There are countless outlets (both old and new) vying for your attention,
desperate not just to capture some audience, but all the audience. And in
doing that, it feels like there’s a tremendous watering down of the quality
and uniqueness of what is being made. Everything looks the same, reads the
same, and seems to be competing for the same eyeballs. In both execution and
content, I find myself increasingly frustrated with the rat race for maximum
audience at any expense. It’s cynical and it’s cyclical — which makes for an
exhausting and frankly boring experience._

 _I think people want something better, something more meaningful. Something a
lot less noisy._

I've been thinking about this a lot as well (check recent HN submissions, and
discussion under the "Media" flair at
[https://dredmorbius.reddit.com](https://dredmorbius.reddit.com)), and also
reviewing some old lectures of Dana (Donella) Meadows.
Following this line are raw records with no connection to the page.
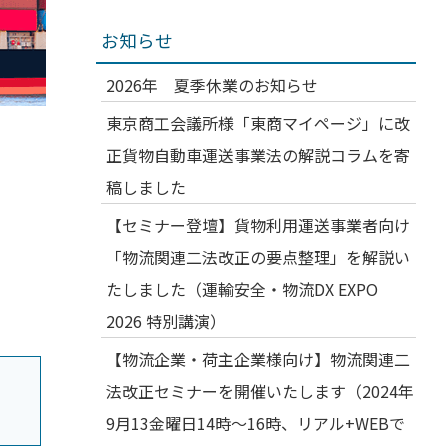
お知らせ
2026年 夏季休業のお知らせ
東京商工会議所様「東商マイページ」に改
正貨物自動車運送事業法の解説コラムを寄
稿しました
【セミナー登壇】貨物利用運送事業者向け
「物流関連二法改正の要点整理」を解説い
たしました（運輸安全・物流DX EXPO
2026 特別講演）
【物流企業・荷主企業様向け】物流関連二
法改正セミナーを開催いたします（2024年
9月13金曜日14時～16時、リアル+WEBで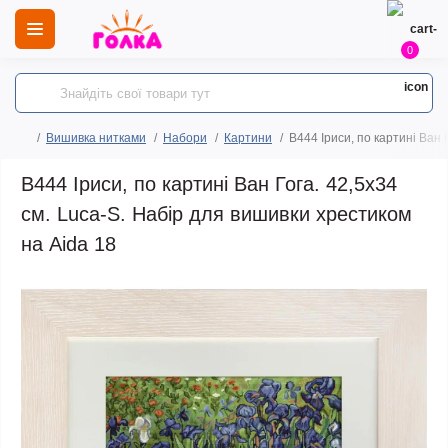
0
Вишивка нитками
Набори
Картини
B444 Іриси, по картині Ван 
B444 Іриси, по картині Ван Гога. 42,5х34
см. Luca-S. Набір для вишивки хрестиком
на Aida 18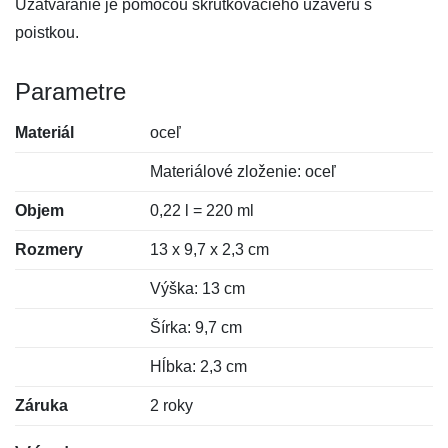
Uzatváranie je pomocou skrutkovacieho uzáveru s
poistkou.
Parametre
Materiál
oceľ
Materiálové zloženie: oceľ
Objem
0,22 l = 220 ml
Rozmery
13 x 9,7 x 2,3 cm
Výška: 13 cm
Šírka: 9,7 cm
Hĺbka: 2,3 cm
Záruka
2 roky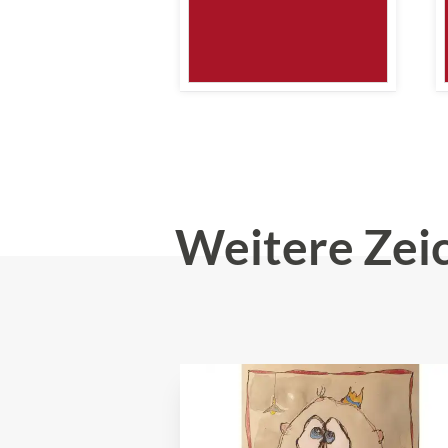
Weitere Zei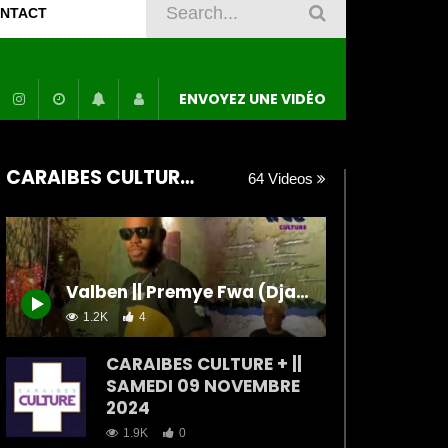
NTACT
ENVOYEZ UNE VIDÉO
CARAIBES CULTURE +
64 Videos
Valben || Premye Fwa (Djakout Mizik ) || Cover Night 70ans KONPA
1.2K
4
CARAIBES CULTURE + ||
SAMEDI 09 NOVEMBRE
2024
1.9K
0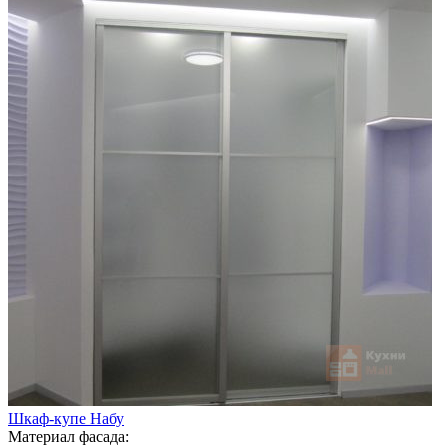
Шкаф-купе Набу
Материал фасада: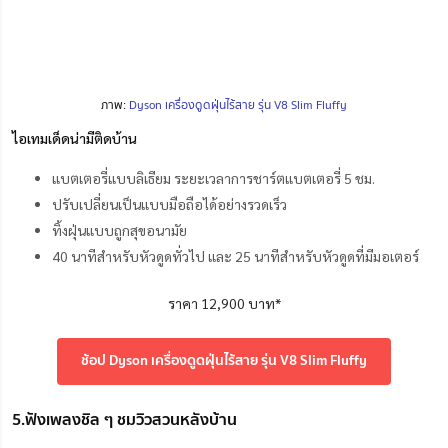
ภาพ:
Dyson เครื่องดูดฝุ่นไร้สาย รุ่น V8 Slim Fluffy
ไอเทมเด็ดน่ามีติดบ้าน
แบตเตอรี่แบบลิเธียม ระยะเวลาการชาร์ตแบตเตอรี่ 5 ชม.
ปรับเปลี่ยนเป็นแบบมือถือได้อย่างรวดเร็ว
ทิ้งฝุ่นแบบถูกสุขอนามัย
40 นาทีสำหรับหัวดูดทั่วไป และ 25 นาทีสำหรับหัวดูดที่มีมอเตอร์
ราคา 12,900 บาท*
ช้อป Dyson เครื่องดูดฝุ่นไร้สาย รุ่น V8 Slim Fluffy
5.ฟังเพลงชิล ๆ ชมวิวสวนหลังบ้าน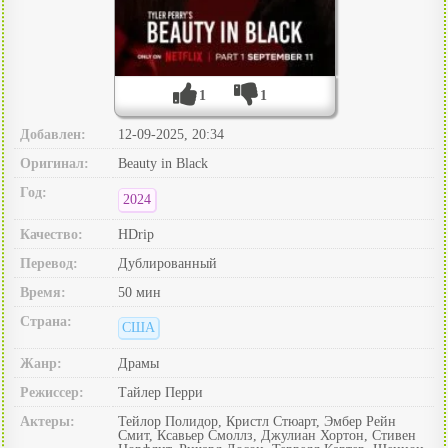
1
1
Добавлен:
12-09-2025, 20:34
Оригинал:
Beauty in Black
Год:
2024
Качество:
HDrip
Перевод:
Дублированный
Время:
50 мин
Страна:
США
Жанр:
Драмы
Режиссер:
Тайлер Перри
Актеры:
Тейлор Полидор, Кристл Стюарт, Эмбер Рейн
Смит, Ксавьер Смоллз, Джулиан Хортон, Стивен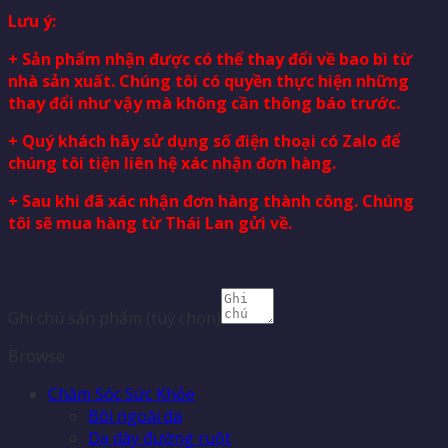
Lưu ý:
+ Sản phẩm nhận được có thể thay đổi về bao bì từ
nhà sản xuất. Chúng tôi có quyền thực hiện những
thay đổi như vậy mà không cần thông báo trước.
+ Quý khách hãy sử dụng số điện thoại có Zalo để
chúng tôi tiện liên hệ xác nhận đơn hàng.
+ Sau khi đã xác nhận đơn hàng thành công. Chúng
tôi sẽ mua hàng từ Thái Lan gửi về.
Ghi chú sản phẩm
(tuỳ chọn)
Browse
Chăm Sóc Sức Khỏe
Bôi ngoài da
Dạ dày đường ruột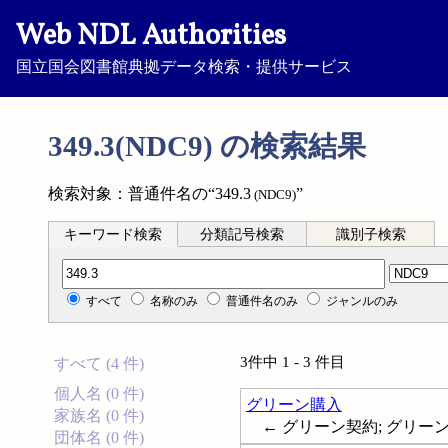
Web NDL Authorities
国立国会図書館典拠データ検索・提供サービス
349.3(NDC9) の検索結果
検索対象：普通件名の“349.3
”
(NDC9)
キーワード検索
分類記号検索
識別子検索
分類記号検索
すべて
名称のみ
普通件名のみ
ジャンルのみ
3件中 1 - 3 件目
すべて (4 件)
個人名 (0 件)
グリーン購入
家族名 (0 件)
← グリーン契約; グリー
団体名 (0 件)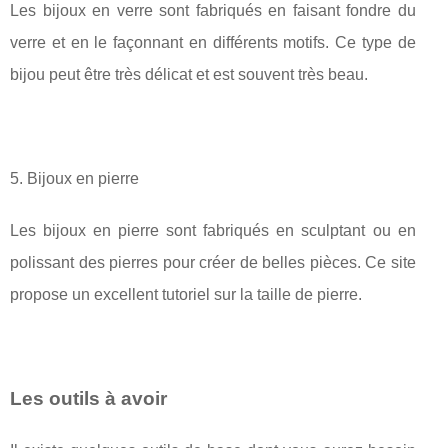
Les bijoux en verre sont fabriqués en faisant fondre du
verre et en le façonnant en différents motifs. Ce type de
bijou peut être très délicat et est souvent très beau.
5. Bijoux en pierre
Les bijoux en pierre sont fabriqués en sculptant ou en
polissant des pierres pour créer de belles pièces. Ce site
propose un excellent tutoriel sur la taille de pierre.
Les outils à avoir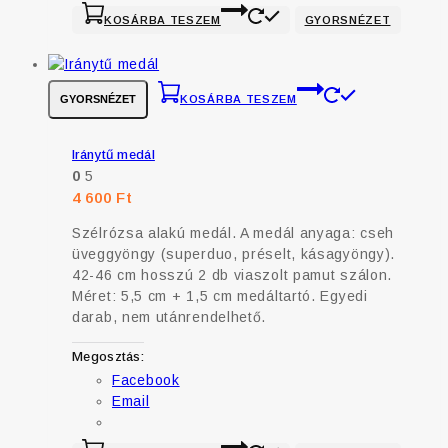
KOSÁRBA TESZEM
GYORSNÉZET
GYORSNÉZET
KOSÁRBA TESZEM
Iránytű medál
0
5
4 600
Ft
Szélrózsa alakú medál. A medál anyaga: cseh
üveggyöngy (superduo, préselt, kásagyöngy).
42-46 cm hosszú 2 db viaszolt pamut szálon.
Méret: 5,5 cm + 1,5 cm medáltartó. Egyedi
darab, nem utánrendelhető.
Megosztás:
Facebook
Email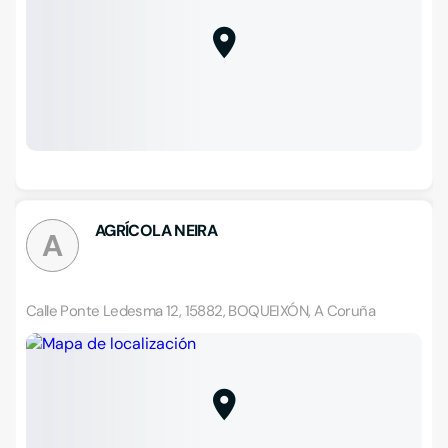
AGRÍCOLA NEIRA
A
Calle Ponte Ledesma 12, 15882, BOQUEIXÓN, A Coruña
She makes two points that are key, one pertaining to the importance of media,
the other to changing systems.

First: systems _cannot_ work properly where the data they're fed is
unreliable, and _especialy_ where it is _deliberately_ distorted or falsified.
Which is increasingly happening in media.

Second: the most effective way to change a system _is to change its goals._
And the goal of most media, presently, is _advertising_. Hence the pursuit of
marketshare, the homogeneity of content, the outright gaming and manipulation,
and the lack of incisive, deep, _relevant_ reportage.

Meadows' Twelve Leverage Points addresses this (and other influences) in more
depth.

[https://en.wikipedia.org/wiki/Twelve_leverage_points](https://en.wikipedia.org/wiki/Twelve_leverage_points)

If Tapolsky's going to change that, he's got his work cut out for him. And he
should be starting at the tail end of Dana's list.

------
CmonDev
TL;DR (between the lines): the money was good, performance was good, but the
management was not flexible enough; off to make a next startup (animated
parallax HTML5 pages are to be expected).